• [What to work on]:
Filter out all lines without the word "controls" from the data below, please, and copy the rest.

···

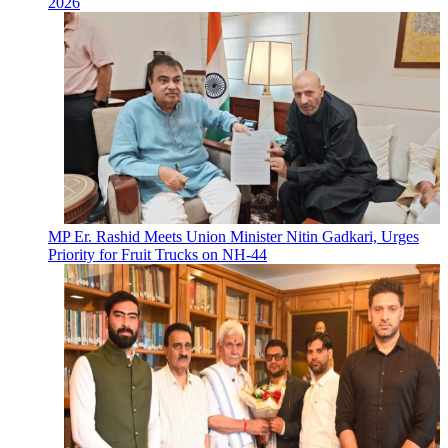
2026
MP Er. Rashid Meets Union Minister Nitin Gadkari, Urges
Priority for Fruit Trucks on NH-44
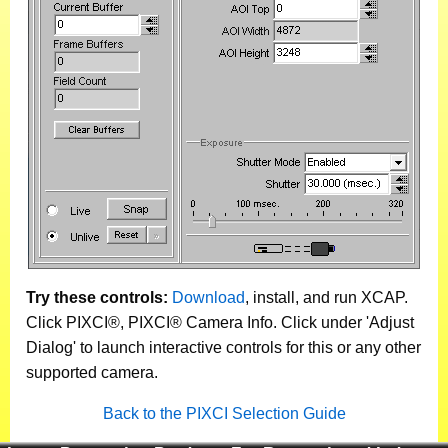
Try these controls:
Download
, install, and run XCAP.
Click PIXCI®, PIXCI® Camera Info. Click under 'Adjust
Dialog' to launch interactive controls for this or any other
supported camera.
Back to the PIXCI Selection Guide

···

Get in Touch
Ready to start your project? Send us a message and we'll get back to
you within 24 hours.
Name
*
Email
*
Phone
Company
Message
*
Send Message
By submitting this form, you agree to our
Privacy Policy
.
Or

···

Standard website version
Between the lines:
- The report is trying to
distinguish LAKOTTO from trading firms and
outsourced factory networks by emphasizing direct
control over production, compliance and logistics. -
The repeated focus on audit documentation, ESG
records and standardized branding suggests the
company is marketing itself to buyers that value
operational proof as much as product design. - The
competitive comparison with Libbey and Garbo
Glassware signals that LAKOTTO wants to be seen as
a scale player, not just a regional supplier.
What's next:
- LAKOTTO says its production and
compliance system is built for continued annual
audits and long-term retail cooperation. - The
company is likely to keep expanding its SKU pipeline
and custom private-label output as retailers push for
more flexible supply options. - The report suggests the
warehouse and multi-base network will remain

···

• [Answer to the exercise]:
Try these controls:
Dialog' to launch interactive controls for this or any other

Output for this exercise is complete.